Aim of the exercise:
Within the records, which lines hold the string "Informationen"? Report each one by copying it.

────────────────

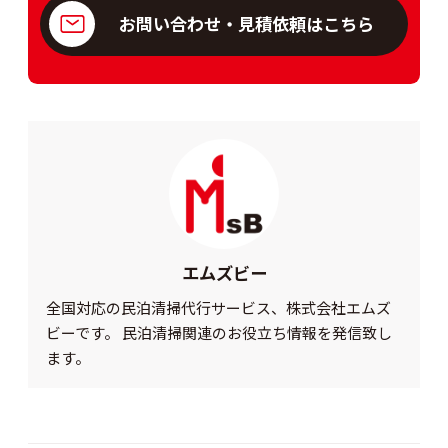
お問い合わせ・見積依頼はこちら
エムズビー
全国対応の民泊清掃代行サービス、株式会社エムズ
ビーです。 民泊清掃関連のお役立ち情報を発信致し
ます。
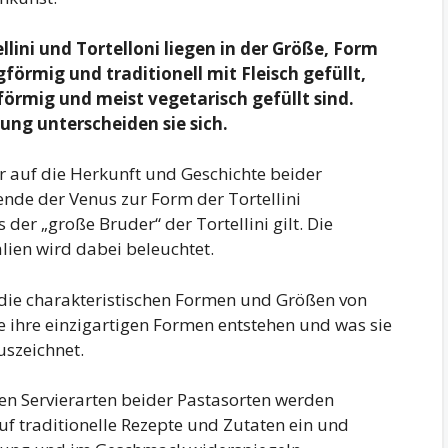
lini und Tortelloni liegen in der Größe, Form
ngförmig und traditionell mit Fleisch gefüllt,
örmig und meist vegetarisch gefüllt sind.
ung unterscheiden sie sich.
ir auf die Herkunft und Geschichte beider
gende der Venus zur Form der Tortellini
der „große Bruder“ der Tortellini gilt. Die
lien wird dabei beleuchtet.
t die charakteristischen Formen und Größen von
wie ihre einzigartigen Formen entstehen und was sie
uszeichnet.
en Servierarten beider Pastasorten werden
uf traditionelle Rezepte und Zutaten ein und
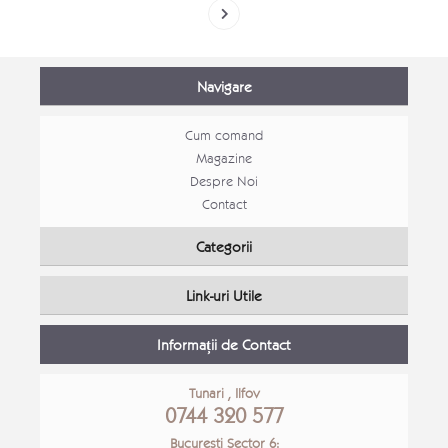
Navigare
Cum comand
Magazine
Despre Noi
Contact
Categorii
Link-uri Utile
Informații de Contact
Tunari , Ilfov
0744 320 577
Bucuresti Sector 6:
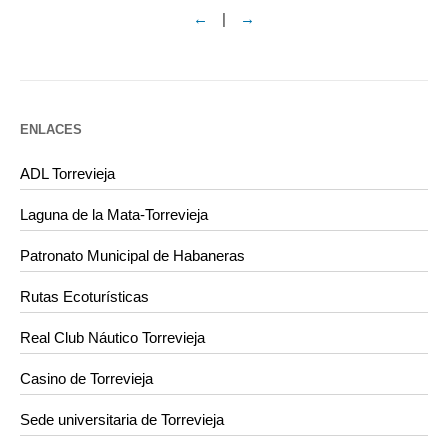
←
|
→
ENLACES
ADL Torrevieja
Laguna de la Mata-Torrevieja
Patronato Municipal de Habaneras
Rutas Ecoturísticas
Real Club Náutico Torrevieja
Casino de Torrevieja
Sede universitaria de Torrevieja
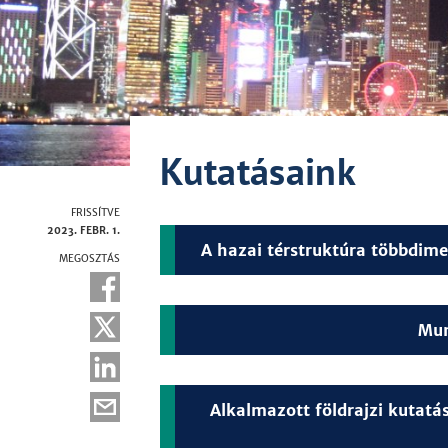
Kutatásaink
FRISSÍTVE
2023. FEBR. 1.
A hazai térstruktúra többdime
MEGOSZTÁS
Mun
Alkalmazott földrajzi kutatá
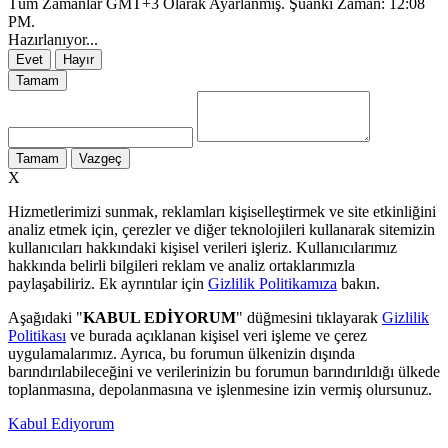
Tüm Zamanlar GMT+3 Olarak Ayarlanmış. Şuanki Zaman:
12:08
PM
.
Hazırlanıyor...
Evet
Hayır
Tamam
Tamam
Vazgeç
X
Hizmetlerimizi sunmak, reklamları kişiselleştirmek ve site etkinliğini
analiz etmek için, çerezler ve diğer teknolojileri kullanarak sitemizin
kullanıcıları hakkındaki kişisel verileri işleriz. Kullanıcılarımız
hakkında belirli bilgileri reklam ve analiz ortaklarımızla
paylaşabiliriz. Ek ayrıntılar için
Gizlilik Politikamıza
bakın.
Aşağıdaki "
KABUL EDİYORUM
" düğmesini tıklayarak
Gizlilik
Politikası
ve burada açıklanan kişisel veri işleme ve çerez
uygulamalarımız. Ayrıca, bu forumun ülkenizin dışında
barındırılabileceğini ve verilerinizin bu forumun barındırıldığı ülkede
toplanmasına, depolanmasına ve işlenmesine izin vermiş olursunuz.
Kabul Ediyorum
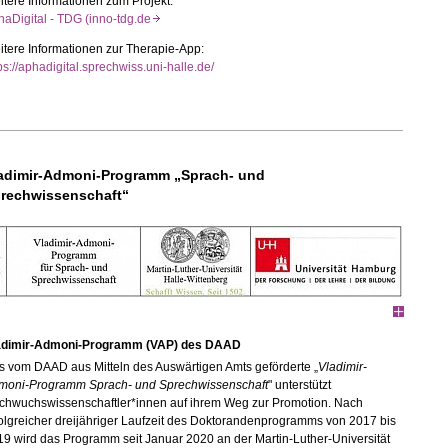
tere Informationen zum Projekt:
haDigital - TDG (inno-tdg.de
tere Informationen zur Therapie-App:
ps://aphadigital.sprechwiss.uni-halle.de/
adimir-Admoni-Programm „Sprach- und
rechwissenschaft“
adimir-Admoni-Programm (VAP) des DAAD
s vom DAAD aus Mitteln des Auswärtigen Amts geförderte „
Vladimir-
moni-Programm Sprach- und Sprechwissenschaft
" unterstützt
chwuchswissenschaftler*innen auf ihrem Weg zur Promotion. Nach
olgreicher dreijähriger Laufzeit des Doktorandenprogramms von 2017 bis
9 wird das Programm seit Januar 2020 an der Martin-Luther-Universität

────────────────

Answer to this task:
tere Informationen zum Projekt:
tere Informationen zur Therapie-App:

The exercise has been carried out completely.